CINCINNATI (AP) -Jerry Narron's final act as the Cincinnati Reds' manager was to change relief pitchers. Again.
Ultimately, he knew that all those trips to the mound could be his downfall.
The Reds fired Narron on Sunday night, a few hours after an 11-7 loss to the St. Louis Cardinals left them tagged with the worst record in the major leagues and made ownership decided that change was needed.
Although ownership and general manager Wayne Krivsky declined comment after the firing was announced late Sunday, Narron had already singled out the bottom line during the weekend series.
``We feel like we're in every ballgame,'' he said, after the Reds' only victory of the series on Saturday. ``It comes down to if we can get some outs after our starters come out of the game.''
Most often, they couldn't. And that's the biggest reason why Narron was gone.
Advance scout Pete Mackanin, who managed the Reds' Triple-A team in Nashville from 1990-92, was chosen interim manager. He was the Pirates' interim manager for the final 26 games of the 2005 season after Lloyd McClendon was fired.
The switch came a few hours after Seattle's Mike Hargrove resigned, saying he no longer had a passion for the job.

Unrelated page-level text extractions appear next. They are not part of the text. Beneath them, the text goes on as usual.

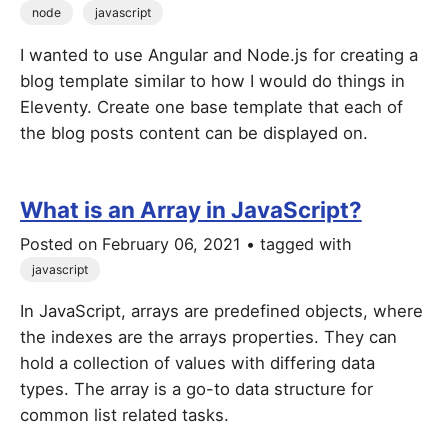
node
javascript
I wanted to use Angular and Node.js for creating a
blog template similar to how I would do things in
Eleventy. Create one base template that each of
the blog posts content can be displayed on.
What is an Array in JavaScript?
Posted on
February 06, 2021
• tagged with
javascript
In JavaScript, arrays are predefined objects, where
the indexes are the arrays properties. They can
hold a collection of values with differing data
types. The array is a go-to data structure for
common list related tasks.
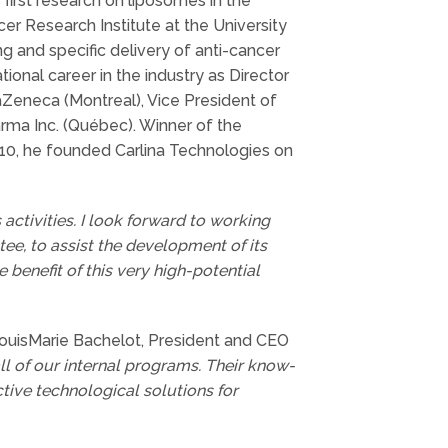
 first research on liposomes in the
r Research Institute at the University
g and specific delivery of anti-cancer
onal career in the industry as Director
aZeneca (Montreal), Vice President of
rma Inc. (Québec). Winner of the
010, he founded Carlina Technologies on
 activities. I look forward to working
ee, to assist the development of its
benefit of this very high-potential
ouisMarie Bachelot, President and CEO
all of our internal programs. Their know-
tive technological solutions for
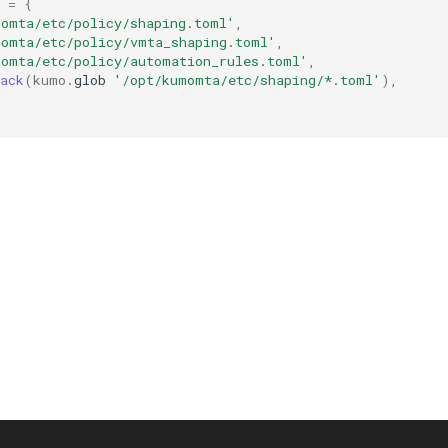
=
{
momta/etc/policy/shaping.toml'
,
momta/etc/policy/vmta_shaping.toml'
,
momta/etc/policy/automation_rules.toml'
,
ack
(
kumo
.
glob
'/opt/kumomta/etc/shaping/*.toml'
),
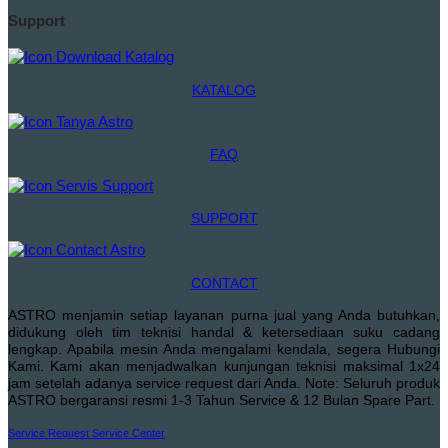
Support
KATALOG
FAQ
SUPPORT
CONTACT
ASTRO menjamin setiap layanan purna jual yang Anda butuhkan,
didukung oleh tim teknisi handal & ketersediaan suku cadang
lengkap. Apabila mesin Anda mengalami kendala, segera Hubungi
Kami. Kami akan menjadwalkan kunjungan teknisi maksimal 1x24
jam setelah adanya service request dari Anda. Note: Seluruh produk
ASTRO bergaransi resmi 1-3 Tahun Service & 12 Bulan Spare Part.
Service Request
Service Center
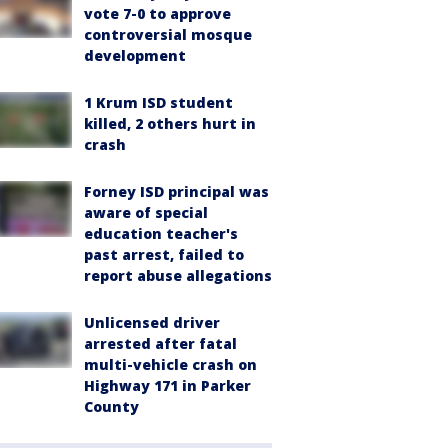
vote 7-0 to approve
controversial mosque
development
1 Krum ISD student
killed, 2 others hurt in
crash
Forney ISD principal was
aware of special
education teacher's
past arrest, failed to
report abuse allegations
Unlicensed driver
arrested after fatal
multi-vehicle crash on
Highway 171 in Parker
County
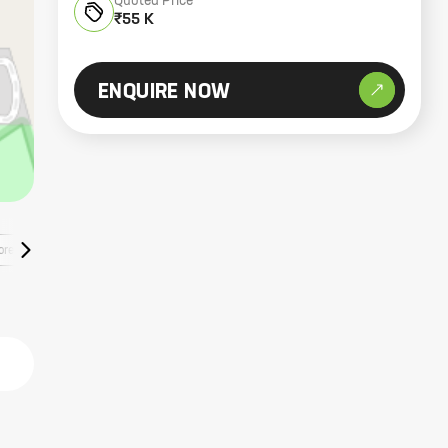
Quoted Price
₹55 K
ENQUIRE NOW
ore Listings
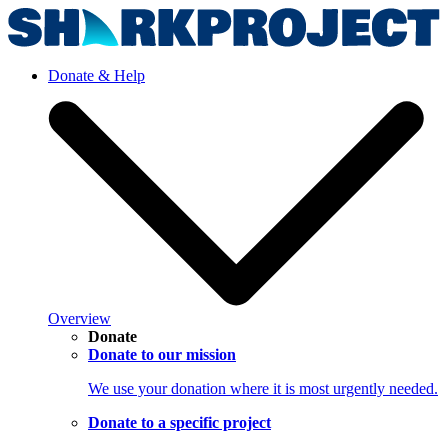
Donate & Help
Overview
Donate
Donate to our mission
We use your donation where it is most urgently needed.
Donate to a specific project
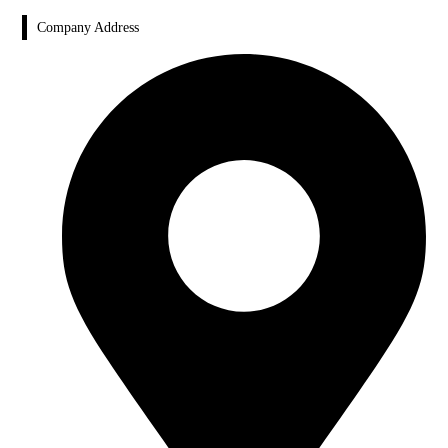
Company Address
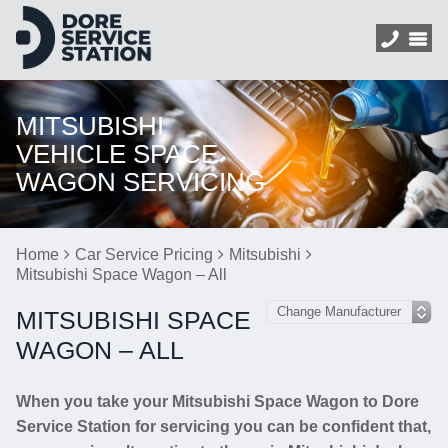
MITSUBISHI
VEHICLE SPACE
WAGON SERVICING
Home
Car Service Pricing
Mitsubishi
Mitsubishi Space Wagon – All
MITSUBISHI SPACE
WAGON – ALL
When you take your Mitsubishi Space Wagon to Dore
Service Station for servicing you can be confident that,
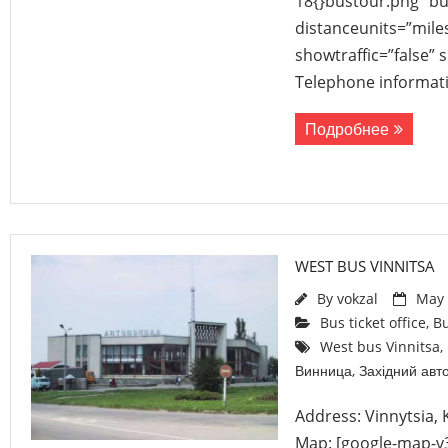
18{}bustour.png” b
distanceunits=”mile
showtraffic=”false”
Telephone informati
Подробнее
WEST BUS VINNITSA
By
vokzal
May 
Bus ticket office
,
Bu
West bus Vinnitsa
,
Винница
,
Західний авт
Address: Vinnytsia,
Map: [google-map-v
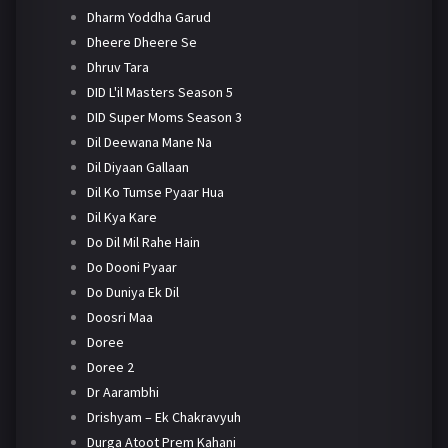
Dharm Yoddha Garud
Dheere Dheere Se
Dhruv Tara
DID L'il Masters Season 5
DID Super Moms Season 3
Dil Deewana Mane Na
Dil Diyaan Gallaan
Dil Ko Tumse Pyaar Hua
Dil Kya Kare
Do Dil Mil Rahe Hain
Do Dooni Pyaar
Do Duniya Ek Dil
Doosri Maa
Doree
Doree 2
Dr Aarambhi
Drishyam – Ek Chakravyuh
Durga Atoot Prem Kahani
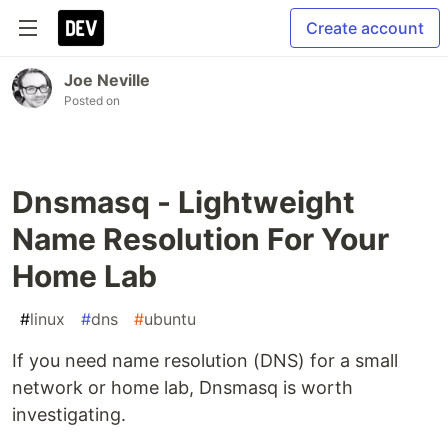
Create account
Joe Neville
Posted on
Dnsmasq - Lightweight
Name Resolution For Your
Home Lab
#
linux
#
dns
#
ubuntu
If you need name resolution (DNS) for a small
network or home lab, Dnsmasq is worth
investigating.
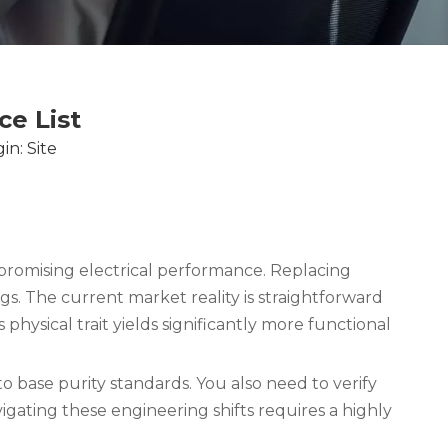
e List
in:
Site
romising electrical performance. Replacing
gs. The current market reality is straightforward
ysical trait yields significantly more functional
 base purity standards. You also need to verify
gating these engineering shifts requires a highly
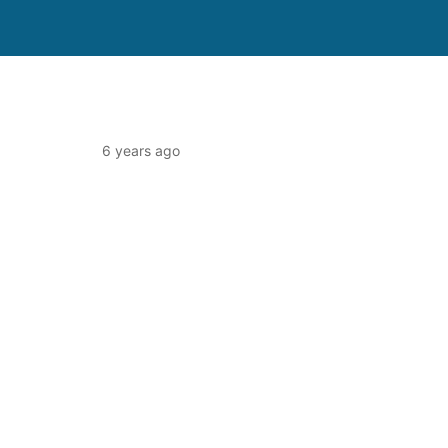
6 years ago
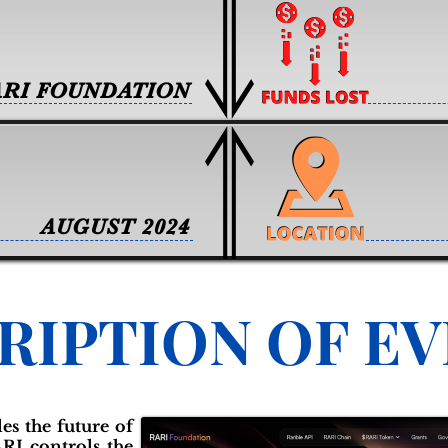
RI FOUNDATION
AUGUST 2024
RIPTION OF E
s the future of
RI controls the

Narron was the second big league manager to be fired this season. Baltimore's Sam Perlozzo lost his job on June 18 after the last-place Orioles couldn't shake another losing streak.
The Reds have been far worse, setting a pace for their first 100-loss season since 1982. With no improvement in sight and attendance starting to lag, the club decided to make a change before an off day.

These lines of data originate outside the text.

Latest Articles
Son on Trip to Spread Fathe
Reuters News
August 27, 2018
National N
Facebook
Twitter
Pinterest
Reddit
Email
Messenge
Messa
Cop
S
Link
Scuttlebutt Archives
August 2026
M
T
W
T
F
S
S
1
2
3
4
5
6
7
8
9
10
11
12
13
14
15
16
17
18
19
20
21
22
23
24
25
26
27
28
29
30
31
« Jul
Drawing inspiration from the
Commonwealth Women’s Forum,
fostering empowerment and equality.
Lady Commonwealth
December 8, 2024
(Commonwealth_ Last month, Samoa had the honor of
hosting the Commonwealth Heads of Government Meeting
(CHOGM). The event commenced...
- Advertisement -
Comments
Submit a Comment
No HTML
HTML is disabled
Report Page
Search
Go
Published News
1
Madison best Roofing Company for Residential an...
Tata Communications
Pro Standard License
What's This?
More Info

Narron told the Dayton Daily News that he was informed after the game that the team wanted to go in a different direction.
``It was an honor to manage the Cincinnati Reds, a team with such great tradition, and I'm sorry I was not able to get this team to win,'' he said. ``It breaks my heart.''
The 51-year-old Narron tried to set a take-charge tone early in the season, when he moved Ken Griffey Jr. to right field and dropped him out of his accustomed spot at No. 3 in the batting order. Griffey didn't like it, but Narron went ahead with the moves.
He also benched third baseman Edwin Encarnacion during an April game for failing to run out a pop up.
Narron couldn't do much about a bullpen that led the NL in losses and repeatedly failed to hold leads in the late innings. Reds relievers have lost 18 games, most in the league.
With the franchise headed for its seventh straight losing season - its deepest slump in a half-century - the Reds made another move to shake things up. They've had three general managers and now four managers in the past five years, an instability that makes it difficult to succeed.
Since winning the World Series in 1990, the Reds have had seven managers and made only one playoff appearance - in 1995 under Davey Johnson.
The Reds expected a return to prominence when they moved into Great American Ball Park in 2003, but it didn't happen. They fired general manager Jim Bowden and manager Bob Boone midway through the season.
Dave Miley got the next chance, but was fired midway through the 2005 season. Narron, his bench coach, took over on an interim basis and kept the job after leading the team to a 46-46 finish the rest of that season.
The Reds went 80-82 last year, the team's first under owner Bob Castellini. It was their best result since 2000 and earned Narron a two-year extension through 2008.
Castellini allowed the payroll to rise $10 million to $69 million this year, hoping to contend in the weak NL Central. He also allowed Krivsky to give $71 million in contract extensions to starting pitchers Aaron Harang and Bronson Arroyo, the franchise's biggest spending splurge since it brought Griffey home in 2000.
It all fell apart fast.
The rotation started strong but faded. Arroyo has yet to win a game since May 6, left-hander Eric Milton has had reconstructive elbow surgery, and highly acclaimed rookie Homer Bailey has been roughed up in his last two starts.
Bailey failed to make it through the fourth inning of the 11-7 loss on Sunday that highlighted the Reds' shortcomings. They made three more errors and their bullpen turned a close game into another drubbing.
It became the prelude to Narron's firing.